More Reality-Acceptance Indicated/So That Happened

So I was at my physical therapist Satya’s office and telling her about how excited I was because of doing more yoga lately and feeling good in my body, but also, there’s this one pose that’s supposed to be like this, where the cue is like this, but where to do that thing with this part at the same time as this other thing with that part, well, it’s a no-go. 

Like, my body don’t do that.  And then I go demonstrating for her the thing I know my body doesn’t do without pain, and I’m negotiating with the truth of my physical form, negotiating with reality, moving my foot around showing her like, “See I can ‘get’ this part there if I move this other part here, but then, that’s kinda awkward plus I’m maybe spasming in my ….”

And then Zing!!! And my knee straightened right up automatically to come out of the too-deep-a-bend-for-me-to-be-okay-pose, which I think in Sanskrit is something like, “youtotaljackassana,” because seriously, yes seriously, that happened. In my physical therapist’s office.

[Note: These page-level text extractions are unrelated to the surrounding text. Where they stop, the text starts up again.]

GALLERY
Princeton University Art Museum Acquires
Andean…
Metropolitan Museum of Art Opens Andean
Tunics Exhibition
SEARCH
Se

What I’d done was perfectly designed to injure myself exactly that way, and I knew it. I’d gone from sitting cross-legged on a sofa for more than two hours of back-to-back zooms, to driving to her office, to immediately thrusting my cold self beyond my edge, to demonstrate where my edge was, in an effort to recruit this person to magically “improve” me.  Meaning, get my knee to bend more than it bends.   Because why? Because I want that.  Because why?  Because parallel to floor good, therefore not parallel to floor bad.  And who wants to be bad? Not Me!!!

Basically, the opposite of all higher teachings I’ve ever received: the opposite of discernment, the opposite of kindness, the opposite of compassion, the opposite of humility and acceptance. But … but … if only ….

“I can’t believe I just tweaked out my knee while showing you the thing that tweaks out my knee,” I said.  Satya looked at me above her mask with soft eyes of empathy.  I was okay, I knew I’d be okay, despite the tweak, which was already progress, the knowing I’d be okay despite the physical and emotional sting of this opportunity for growth, served up again.

“I’d love to be done learning this lesson so it could stop being repeated,” I said. 

“Yes,” she said. And then we moved around some. And so, more self-acceptance, more reality-acceptance, in the physical realm, and other realms, indicated.  I’m gonna keep going.

Note: The tweaked knee worked it’s way out, the ego another story.